What the exercise asks »
Drop the pictures, then repeat every record exactly as it stands.

Page segmentation data
◆ ◆ ◆ ◆
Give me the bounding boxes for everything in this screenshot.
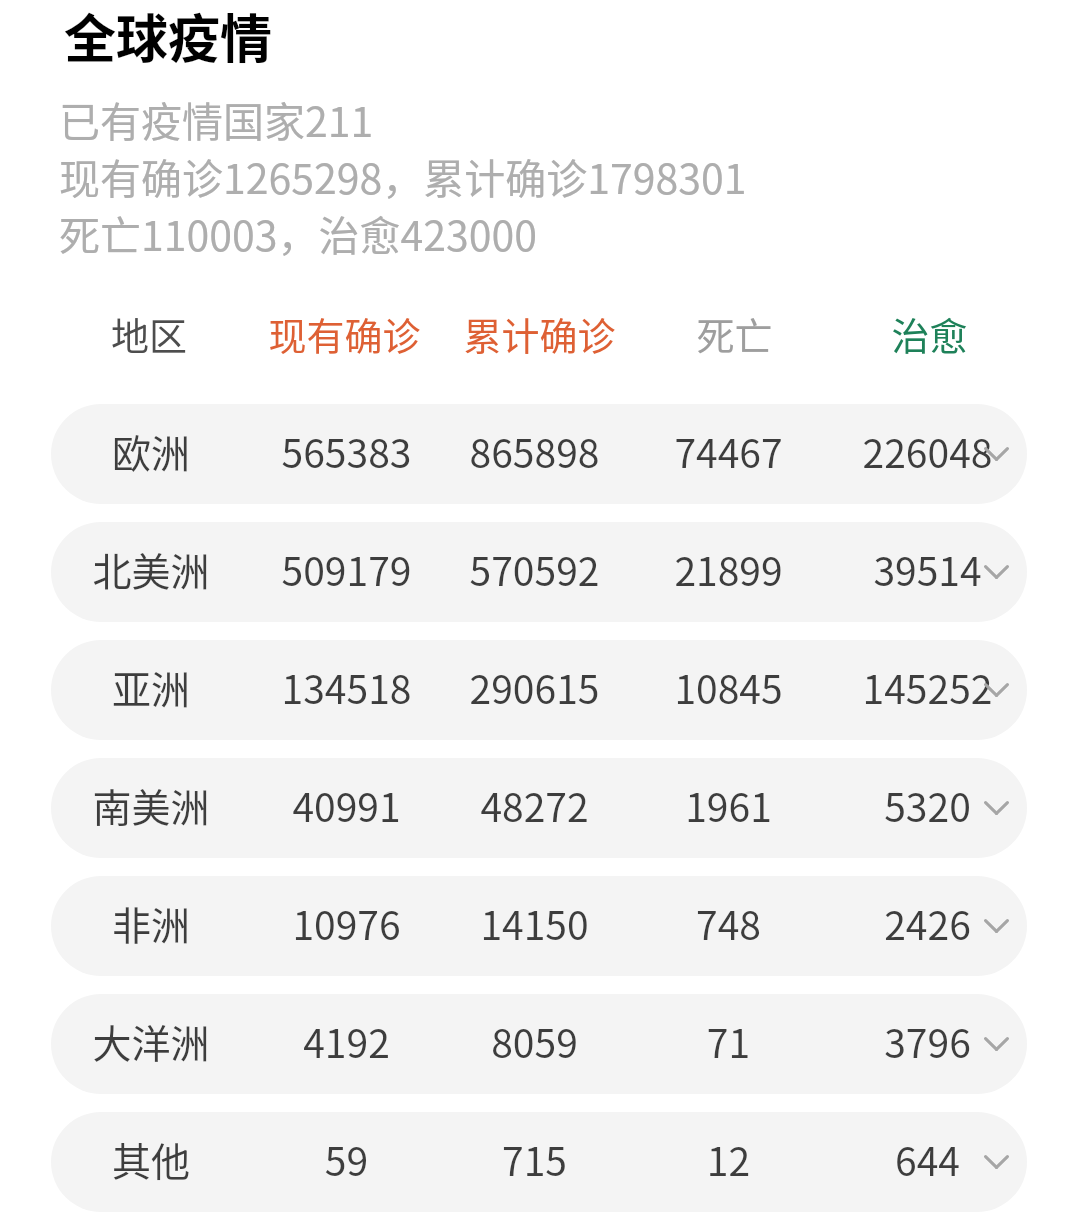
button[interactable]: 展开 南美洲 — [984, 801, 1009, 815]
staticText: 现有确诊 — [247, 306, 442, 356]
staticText: 地区 — [51, 306, 247, 356]
button[interactable]: 欧洲 — [51, 404, 1027, 504]
button[interactable]: 地区 — [51, 306, 247, 356]
staticText: 治愈 — [832, 306, 1027, 356]
button[interactable]: 亚洲 — [51, 640, 1027, 740]
staticText: 欧洲 — [53, 423, 249, 479]
staticText: 非洲 — [53, 895, 249, 951]
button[interactable]: 其他 — [51, 1112, 1027, 1212]
button[interactable]: 南美洲 — [51, 758, 1027, 858]
staticText: 74467 — [631, 423, 826, 479]
staticText: 大洋洲 — [53, 1013, 249, 1069]
staticText: 21899 — [631, 541, 826, 597]
staticText: 14150 — [437, 895, 632, 951]
staticText: 现有确诊1265298，累计确诊1798301 — [59, 146, 747, 203]
button[interactable]: 展开 欧洲 — [984, 447, 1009, 461]
staticText: 509179 — [249, 541, 444, 597]
staticText: 10845 — [631, 659, 826, 715]
staticText: 570592 — [437, 541, 632, 597]
staticText: 226048 — [830, 423, 1025, 479]
staticText: 亚洲 — [53, 659, 249, 715]
staticText: 145252 — [830, 659, 1025, 715]
button[interactable]: 展开 北美洲 — [984, 565, 1009, 579]
staticText: 5320 — [830, 777, 1025, 833]
button[interactable]: 非洲 — [51, 876, 1027, 976]
staticText: 累计确诊 — [442, 306, 637, 356]
staticText: 715 — [437, 1131, 632, 1187]
staticText: 134518 — [249, 659, 444, 715]
staticText: 644 — [830, 1131, 1025, 1187]
staticText: 748 — [631, 895, 826, 951]
staticText: 3796 — [830, 1013, 1025, 1069]
staticText: 40991 — [249, 777, 444, 833]
button[interactable]: 治愈 — [832, 306, 1027, 356]
staticText: 北美洲 — [53, 541, 249, 597]
staticText: 71 — [631, 1013, 826, 1069]
button[interactable]: 北美洲 — [51, 522, 1027, 622]
staticText: 12 — [631, 1131, 826, 1187]
staticText: 1961 — [631, 777, 826, 833]
staticText: 全球疫情 — [64, 0, 273, 70]
staticText: 2426 — [830, 895, 1025, 951]
staticText: 290615 — [437, 659, 632, 715]
button[interactable]: 现有确诊 — [247, 306, 442, 356]
button[interactable]: 展开 其他 — [984, 1155, 1009, 1169]
staticText: 39514 — [830, 541, 1025, 597]
staticText: 865898 — [437, 423, 632, 479]
staticText: 已有疫情国家211 — [59, 89, 374, 146]
button[interactable]: 展开 亚洲 — [984, 683, 1009, 697]
staticText: 死亡110003，治愈423000 — [59, 203, 538, 260]
staticText: 其他 — [53, 1131, 249, 1187]
staticText: 8059 — [437, 1013, 632, 1069]
button[interactable]: 展开 大洋洲 — [984, 1037, 1009, 1051]
button[interactable]: 死亡 — [637, 306, 832, 356]
staticText: 10976 — [249, 895, 444, 951]
button[interactable]: 累计确诊 — [442, 306, 637, 356]
staticText: 死亡 — [637, 306, 832, 356]
button[interactable]: 大洋洲 — [51, 994, 1027, 1094]
staticText: 48272 — [437, 777, 632, 833]
button[interactable]: 展开 非洲 — [984, 919, 1009, 933]
staticText: 59 — [249, 1131, 444, 1187]
staticText: 565383 — [249, 423, 444, 479]
staticText: 4192 — [249, 1013, 444, 1069]
staticText: 南美洲 — [53, 777, 249, 833]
◆ ◆ ◆ ◆
Solution to the problem »
Give me the bounding boxes for everything in this screenshot.
button[interactable]: 展开 南美洲 — [984, 801, 1009, 815]
staticText: 现有确诊 — [247, 306, 442, 356]
staticText: 地区 — [51, 306, 247, 356]
button[interactable]: 欧洲 — [51, 404, 1027, 504]
button[interactable]: 地区 — [51, 306, 247, 356]
staticText: 治愈 — [832, 306, 1027, 356]
button[interactable]: 亚洲 — [51, 640, 1027, 740]
staticText: 欧洲 — [53, 423, 249, 479]
staticText: 非洲 — [53, 895, 249, 951]
button[interactable]: 其他 — [51, 1112, 1027, 1212]
button[interactable]: 南美洲 — [51, 758, 1027, 858]
staticText: 74467 — [631, 423, 826, 479]
staticText: 大洋洲 — [53, 1013, 249, 1069]
staticText: 21899 — [631, 541, 826, 597]
staticText: 14150 — [437, 895, 632, 951]
staticText: 现有确诊1265298，累计确诊1798301 — [59, 146, 747, 203]
button[interactable]: 展开 欧洲 — [984, 447, 1009, 461]
staticText: 509179 — [249, 541, 444, 597]
staticText: 10845 — [631, 659, 826, 715]
staticText: 570592 — [437, 541, 632, 597]
staticText: 226048 — [830, 423, 1025, 479]
staticText: 亚洲 — [53, 659, 249, 715]
staticText: 145252 — [830, 659, 1025, 715]
button[interactable]: 展开 北美洲 — [984, 565, 1009, 579]
staticText: 5320 — [830, 777, 1025, 833]
button[interactable]: 非洲 — [51, 876, 1027, 976]
staticText: 累计确诊 — [442, 306, 637, 356]
staticText: 715 — [437, 1131, 632, 1187]
staticText: 134518 — [249, 659, 444, 715]
staticText: 644 — [830, 1131, 1025, 1187]
staticText: 748 — [631, 895, 826, 951]
staticText: 3796 — [830, 1013, 1025, 1069]
staticText: 40991 — [249, 777, 444, 833]
button[interactable]: 治愈 — [832, 306, 1027, 356]
staticText: 北美洲 — [53, 541, 249, 597]
staticText: 71 — [631, 1013, 826, 1069]
button[interactable]: 北美洲 — [51, 522, 1027, 622]
staticText: 12 — [631, 1131, 826, 1187]
staticText: 1961 — [631, 777, 826, 833]
staticText: 全球疫情 — [64, 0, 273, 70]
staticText: 2426 — [830, 895, 1025, 951]
staticText: 290615 — [437, 659, 632, 715]
button[interactable]: 现有确诊 — [247, 306, 442, 356]
button[interactable]: 展开 其他 — [984, 1155, 1009, 1169]
staticText: 39514 — [830, 541, 1025, 597]
staticText: 865898 — [437, 423, 632, 479]
staticText: 已有疫情国家211 — [59, 89, 374, 146]
button[interactable]: 展开 亚洲 — [984, 683, 1009, 697]
staticText: 死亡110003，治愈423000 — [59, 203, 538, 260]
staticText: 其他 — [53, 1131, 249, 1187]
staticText: 8059 — [437, 1013, 632, 1069]
button[interactable]: 展开 大洋洲 — [984, 1037, 1009, 1051]
button[interactable]: 死亡 — [637, 306, 832, 356]
staticText: 10976 — [249, 895, 444, 951]
button[interactable]: 累计确诊 — [442, 306, 637, 356]
staticText: 死亡 — [637, 306, 832, 356]
button[interactable]: 大洋洲 — [51, 994, 1027, 1094]
staticText: 48272 — [437, 777, 632, 833]
button[interactable]: 展开 非洲 — [984, 919, 1009, 933]
staticText: 59 — [249, 1131, 444, 1187]
staticText: 565383 — [249, 423, 444, 479]
staticText: 4192 — [249, 1013, 444, 1069]
staticText: 南美洲 — [53, 777, 249, 833]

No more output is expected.